▸ **Record excerpts**
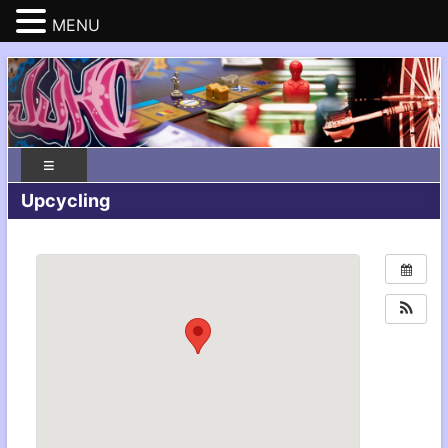
MENU
Upcycling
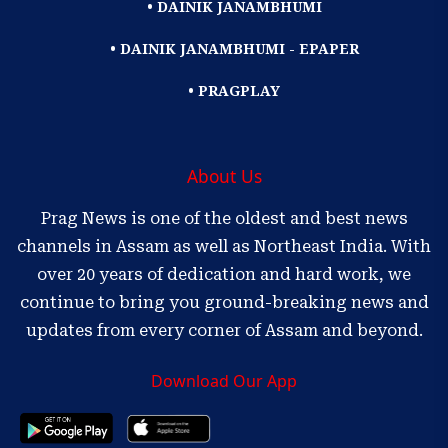
• DAINIK JANAMBHUMI
• DAINIK JANAMBHUMI - EPAPER
• PRAGPLAY
About Us
Prag News is one of the oldest and best news
channels in Assam as well as Northeast India. With
over 20 years of dedication and hard work, we
continue to bring you ground-breaking news and
updates from every corner of Assam and beyond.
Download Our App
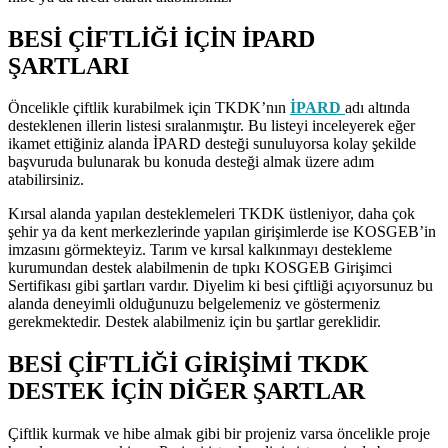
BESİ ÇİFTLİĞİ İÇİN İPARD
ŞARTLARI
Öncelikle çiftlik kurabilmek için TKDK’nın
İPARD
adı altında
desteklenen illerin listesi sıralanmıştır. Bu listeyi inceleyerek eğer
ikamet ettiğiniz alanda İPARD desteği sunuluyorsa kolay şekilde
başvuruda bulunarak bu konuda desteği almak üzere adım
atabilirsiniz.
Kırsal alanda yapılan desteklemeleri TKDK üstleniyor, daha çok
şehir ya da kent merkezlerinde yapılan girişimlerde ise KOSGEB’in
imzasını görmekteyiz. Tarım ve kırsal kalkınmayı destekleme
kurumundan destek alabilmenin de tıpkı KOSGEB Girişimci
Sertifikası gibi şartları vardır. Diyelim ki besi çiftliği açıyorsunuz bu
alanda deneyimli olduğunuzu belgelemeniz ve göstermeniz
gerekmektedir. Destek alabilmeniz için bu şartlar gereklidir.
BESİ ÇİFTLİĞİ GİRİŞİMİ TKDK
DESTEK İÇİN DİĞER ŞARTLAR
Çiftlik kurmak ve hibe almak gibi bir projeniz varsa öncelikle proje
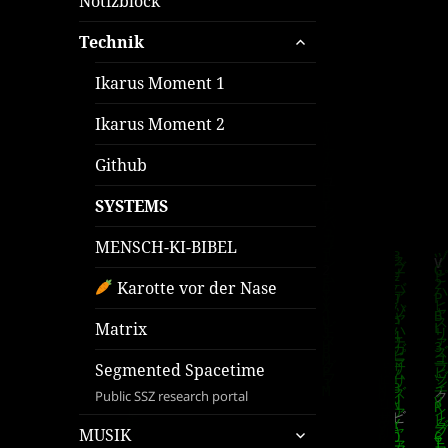
Notizblock
untermenü
Technik
öffnen
Ikarus Moment 1
Ikarus Moment 2
Github
SYSTEMS
MENSCH-KI-BIBEL
Karotte vor der Nase
Matrix
Segmented Spacetime
Public SSZ research portal
untermenü
MUSIK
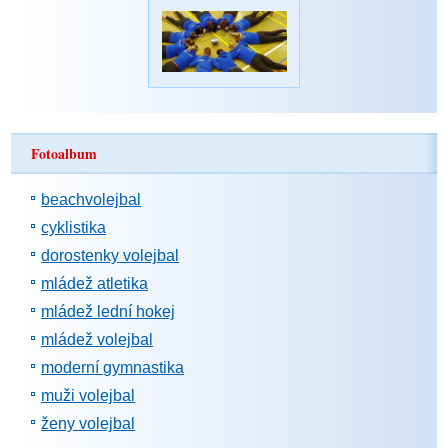
Fotoalbum
beachvolejbal
cyklistika
dorostenky volejbal
mládež atletika
mládež lední hokej
mládež volejbal
moderní gymnastika
muži volejbal
ženy volejbal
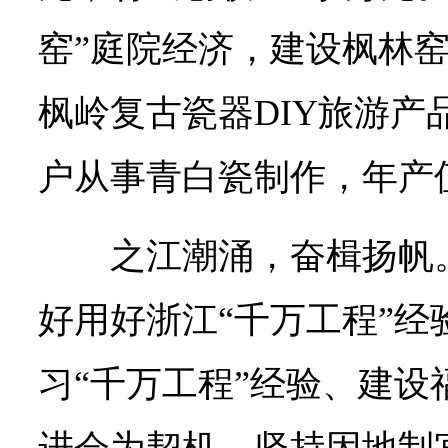
窑”庭院经济，建设枫林
枫岭复古瓷器DIY旅游产
户从事青白瓷制作，年产值
之江潮涌，奋楫扬帆
好用好浙江“千万工程”经
习“千万工程”经验、建设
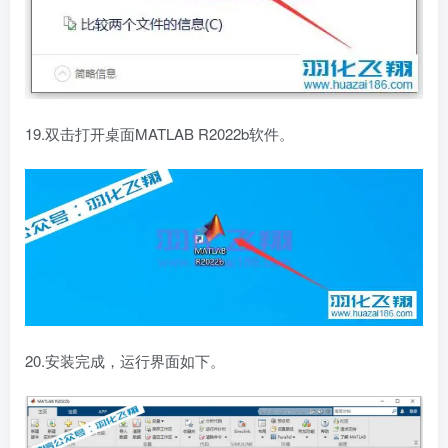
19.双击打开桌面MATLAB R2022b软件。
20.安装完成，运行界面如下。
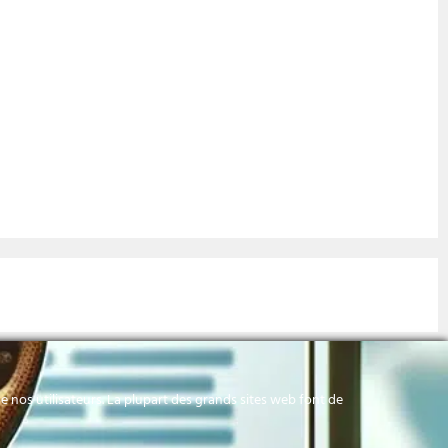
 nos utilisateurs. La plupart des grands sites web font de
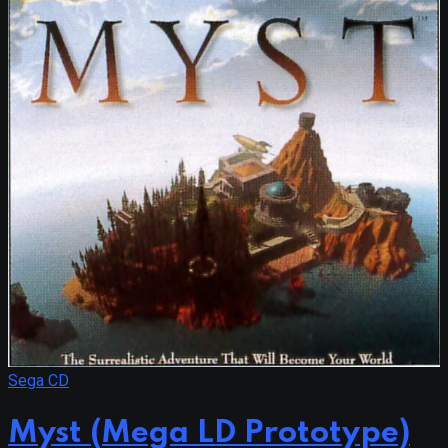
Sega CD
Myst (Mega LD Prototype)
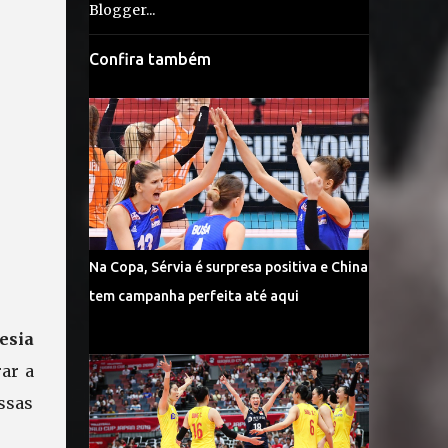
Confira também
Na Copa, Sérvia é surpresa positiva e China
tem campanha perfeita até aqui
esia
rar a
essas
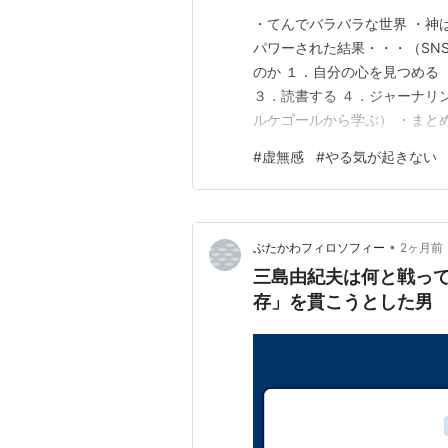
・てんでバラバラな世界 ・神
パワーされた結果・・・（SN
のか １．自分の心を見つめる（
３．読書する ４．ジャーナリ
ルケゴールから学ぶ） ・まと
そういうとき、ありますよね～
#
虚無感
#
やる気が起きない
なにもかも無価値に感じられて
主義（ニヒリズム）にどう抗い
•
ぶたかわフィロソフィー
2ヶ月前
三島由紀夫は何と戦って
存」を貫こうとした男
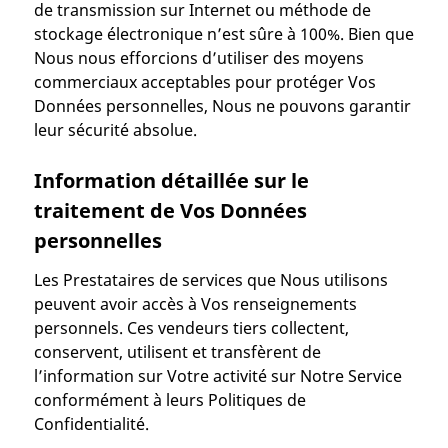
de transmission sur Internet ou méthode de
stockage électronique n’est sûre à 100%. Bien que
Nous nous efforcions d’utiliser des moyens
commerciaux acceptables pour protéger Vos
Données personnelles, Nous ne pouvons garantir
leur sécurité absolue.
Information détaillée sur le
traitement de Vos Données
personnelles
Les Prestataires de services que Nous utilisons
peuvent avoir accès à Vos renseignements
personnels. Ces vendeurs tiers collectent,
conservent, utilisent et transfèrent de
l’information sur Votre activité sur Notre Service
conformément à leurs Politiques de
Confidentialité.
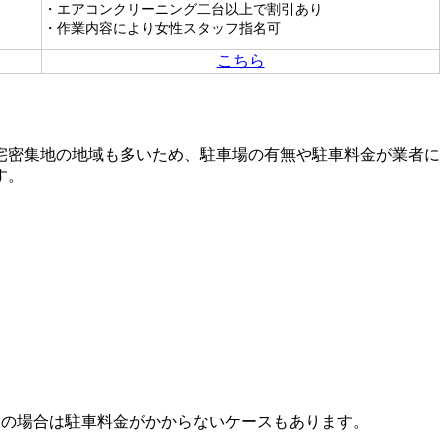
・エアコンクリーニング二台以上で割引あり
・作業内容により女性スタッフ指名可
こちら
宅密集地の地域も多いため、駐車場の有無や駐車料金が業者に
す。
移動の場合は駐車料金がかからないケースもあります。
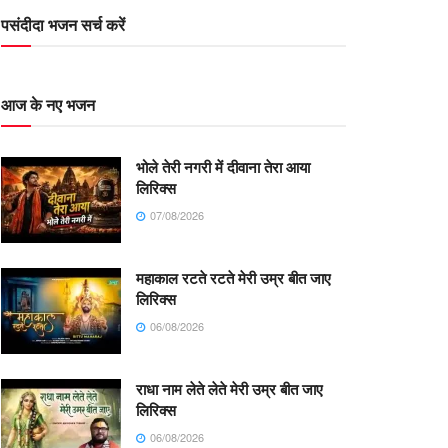
पसंदीदा भजन सर्च करें
आज के नए भजन
भोले तेरी नगरी में दीवाना तेरा आया
लिरिक्स
07/08/2026
महाकाल रटते रटते मेरी उम्र बीत जाए
लिरिक्स
06/08/2026
राधा नाम लेते लेते मेरी उम्र बीत जाए
लिरिक्स
06/08/2026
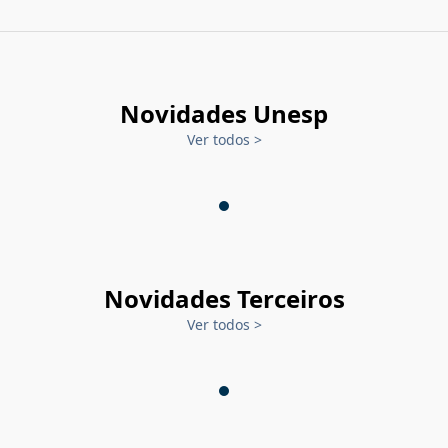
Novidades Unesp
Ver todos
>
Novidades Terceiros
Ver todos
>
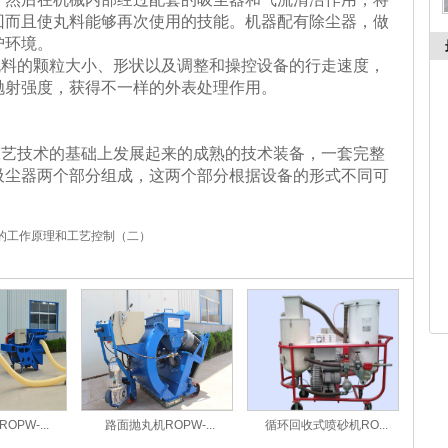
回而且使丸料能够再次使用的技能。机器配有除尘器，做
护环境。
的颗粒大小、形状以及调整和操控设备的行走速度，
抛射强度，获得不一样的外表处理作用。
技术的基础上发展起来的成熟的技术装备，一套完整
吸尘器两个部分组成，这两个部分根据设备的形式不同可
的工作原理和工艺控制（二）
PW-...
路面抛丸机ROPW-...
循环回收式喷砂机RO...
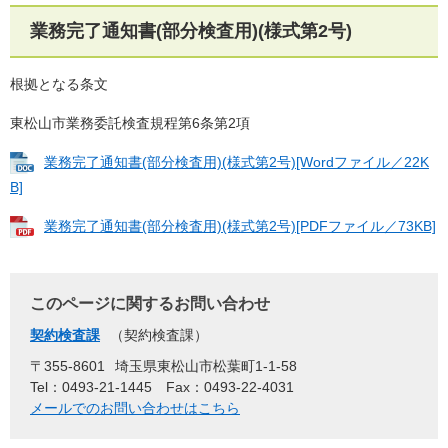
業務完了通知書(部分検査用)(様式第2号)
根拠となる条文
東松山市業務委託検査規程第6条第2項
業務完了通知書(部分検査用)(様式第2号)[Wordファイル／22K
B]
業務完了通知書(部分検査用)(様式第2号)[PDFファイル／73KB]
このページに関するお問い合わせ
契約検査課
契約検査課
〒355-8601
埼玉県東松山市松葉町1-1-58
Tel：0493-21-1445
Fax：0493-22-4031
メールでのお問い合わせはこちら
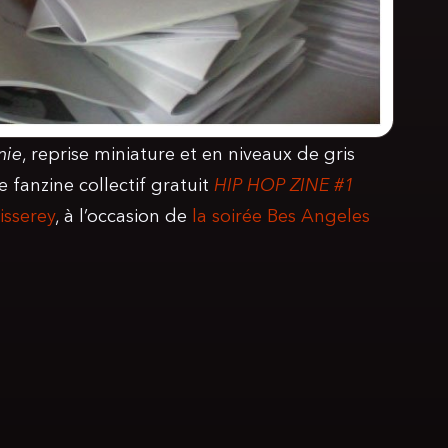
nie
, reprise miniature et en niveaux de gris
fanzine collectif gratuit
HIP HOP ZINE #1
isserey
, à l’occasion de
la soirée Bes Angeles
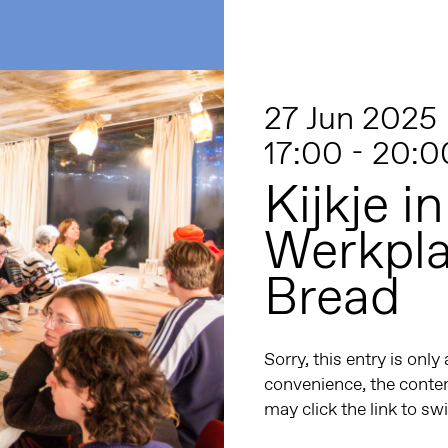
27 Jun 2025
17:00 - 20:0
Kijkje i
Werkpla
Bread
Sorry, this entry is only
convenience, the conten
may click the link to sw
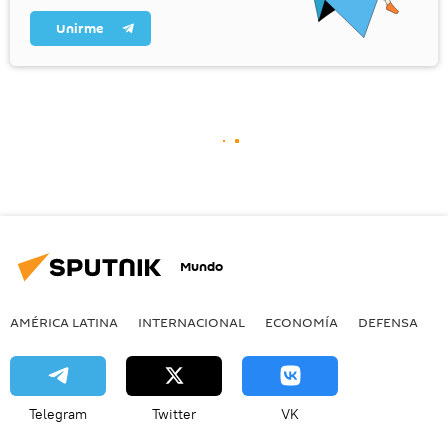
Unirme
Mundo
AMÉRICA LATINA
INTERNACIONAL
ECONOMÍA
DEFENSA
M
Telegram
Twitter
VK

▸ **Requirement**
The records above should be duplicated exactly, with none of their pictures kept.

▸ **Output for this task**
MENU
Upcycling
• DAINIK JANAMBHUMI
• DAINIK JANAMBHUMI - EPAPER
• PRAGPLAY
About Us
Prag News is one of the oldest and best news
channels in Assam as well as Northeast India. With
over 20 years of dedication and hard work, we
continue to bring you ground-breaking news and
updates from every corner of Assam and beyond.
Download Our App
BESİ ÇİFTLİĞİ İÇİN İPARD
ŞARTLARI
Öncelikle çiftlik kurabilmek için TKDK’nın
İPARD
adı altında
desteklenen illerin listesi sıralanmıştır. Bu listeyi inceleyerek eğer
ikamet ettiğiniz alanda İPARD desteği sunuluyorsa kolay şekilde
başvuruda bulunarak bu konuda desteği almak üzere adım
atabilirsiniz.
Kırsal alanda yapılan desteklemeleri TKDK üstleniyor, daha çok
şehir ya da kent merkezlerinde yapılan girişimlerde ise KOSGEB’in
imzasını görmekteyiz. Tarım ve kırsal kalkınmayı destekleme
kurumundan destek alabilmenin de tıpkı KOSGEB Girişimci
Sertifikası gibi şartları vardır. Diyelim ki besi çiftliği açıyorsunuz bu
alanda deneyimli olduğunuzu belgelemeniz ve göstermeniz
gerekmektedir. Destek alabilmeniz için bu şartlar gereklidir.
BESİ ÇİFTLİĞİ GİRİŞİMİ TKDK
DESTEK İÇİN DİĞER ŞARTLAR
Çiftlik kurmak ve hibe almak gibi bir projeniz varsa öncelikle proje
Notizblock
untermenü
Technik
öffnen
Ikarus Moment 1
Ikarus Moment 2
Github
SYSTEMS
MENSCH-KI-BIBEL
Karotte vor der Nase
Matrix
Segmented Spacetime
Public SSZ research portal
untermenü
MUSIK
Fotoalbum
beachvolejbal
cyklistika
dorostenky volejbal
mládež atletika
mládež lední hokej
mládež volejbal
moderní gymnastika
muži volejbal
ženy volejbal
窑”庭院经济，建设枫林
枫岭复古瓷器DIY旅游产
户从事青白瓷制作，年产值
之江潮涌，奋楫扬帆
好用好浙江“千万工程”经
习“千万工程”经验、建设
19.双击打开桌面MATLAB R2022b软件。
20.安装完成，运行界面如下。
 nos utilisateurs. La plupart des grands sites web font de
Sega CD
Myst (Mega LD Prototype)
Confira também
Na Copa, Sérvia é surpresa positiva e China
tem campanha perfeita até aqui
esia
rar a
essas
・てんでバラバラな世界 ・神
パワーされた結果・・・（SN
のか １．自分の心を見つめる（
３．読書する ４．ジャーナリ
ルケゴールから学ぶ） ・まと
そういうとき、ありますよね～
#
虚無感
#
やる気が起きない
なにもかも無価値に感じられて
主義（ニヒリズム）にどう抗い
•
ぶたかわフィロソフィー
2ヶ月前
三島由紀夫は何と戦って
存」を貫こうとした男
de transmission sur Internet ou méthode de
stockage électronique n’est sûre à 100%. Bien que
Nous nous efforcions d’utiliser des moyens
commerciaux acceptables pour protéger Vos
Données personnelles, Nous ne pouvons garantir
leur sécurité absolue.
Information détaillée sur le
traitement de Vos Données
personnelles
Les Prestataires de services que Nous utilisons
peuvent avoir accès à Vos renseignements
personnels. Ces vendeurs tiers collectent,
conservent, utilisent et transfèrent de
l’information sur Votre activité sur Notre Service
conformément à leurs Politiques de
Confidentialité.
・エアコンクリーニング二台以上で割引あり
・作業内容により女性スタッフ指名可
こちら
宅密集地の地域も多いため、駐車場の有無や駐車料金が業者に
す。
移動の場合は駐車料金がかからないケースもあります。
पसंदीदा भजन सर्च करें
आज के नए भजन
भोले तेरी नगरी में दीवाना तेरा आया
लिरिक्स
07/08/2026
महाकाल रटते रटते मेरी उम्र बीत जाए
लिरिक्स
06/08/2026
राधा नाम लेते लेते मेरी उम्र बीत जाए
लिरिक्स
06/08/2026
Novidades Unesp
Ver todos
>
Novidades Terceiros
Ver todos
>
回而且使丸料能够再次使用的技能。机器配有除尘器，做
护环境。
的颗粒大小、形状以及调整和操控设备的行走速度，
抛射强度，获得不一样的外表处理作用。
技术的基础上发展起来的成熟的技术装备，一套完整
吸尘器两个部分组成，这两个部分根据设备的形式不同可
的工作原理和工艺控制（二）
PW-...
路面抛丸机ROPW-...
循环回收式喷砂机RO...
業務完了通知書(部分検査用)(様式第2号)
根拠となる条文
東松山市業務委託検査規程第6条第2項
業務完了通知書(部分検査用)(様式第2号)[Wordファイル／22K
B]
業務完了通知書(部分検査用)(様式第2号)[PDFファイル／73KB]
このページに関するお問い合わせ
契約検査課
契約検査課
〒355-8601
埼玉県東松山市松葉町1-1-58
Tel：0493-21-1445
Fax：0493-22-4031
メールでのお問い合わせはこちら
nie
, reprise miniature et en niveaux de gris
fanzine collectif gratuit
HIP HOP ZINE #1
isserey
, à l’occasion de
la soirée Bes Angeles
27 Jun 2025
17:00 - 20:0
Kijkje i
Werkpla
Bread
Sorry, this entry is only
convenience, the conten
may click the link to sw
Unirme
Mundo
AMÉRICA LATINA
INTERNACIONAL
ECONOMÍA
DEFENSA
M
Telegram
Twitter
VK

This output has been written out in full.